─── Dataset records ───
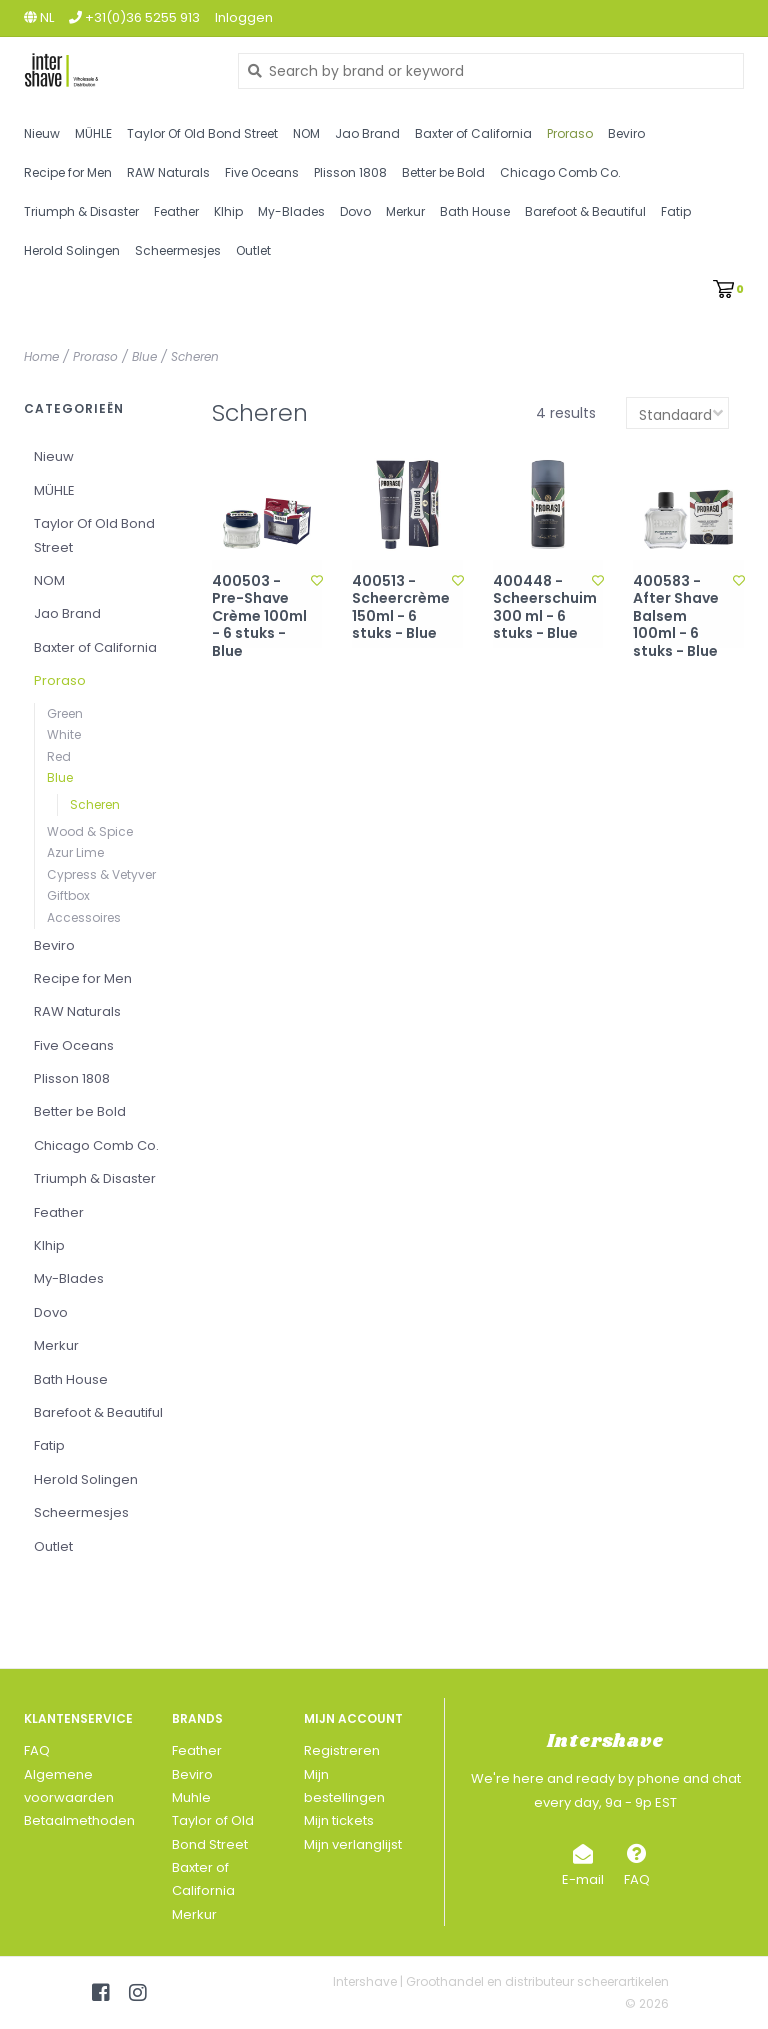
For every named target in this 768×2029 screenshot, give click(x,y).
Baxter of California (473, 133)
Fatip (676, 211)
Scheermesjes (178, 250)
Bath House (475, 211)
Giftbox (68, 895)
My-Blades (291, 211)
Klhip (228, 211)
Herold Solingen (72, 250)
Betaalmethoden (79, 1820)
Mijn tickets (339, 1820)
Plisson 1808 (350, 172)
───
### [Work required]
Transcribe every entry above exactly. Omit all pictures.

### [Answer section]
For every named target in this 768×2029 screenshot, give click(x,y).
Baxter of California (473, 133)
Fatip (676, 211)
Scheermesjes (178, 250)
Bath House (475, 211)
Giftbox (68, 895)
My-Blades (291, 211)
Klhip (228, 211)
Herold Solingen (72, 250)
Betaalmethoden (79, 1820)
Mijn tickets (339, 1820)
Plisson 1808 (350, 172)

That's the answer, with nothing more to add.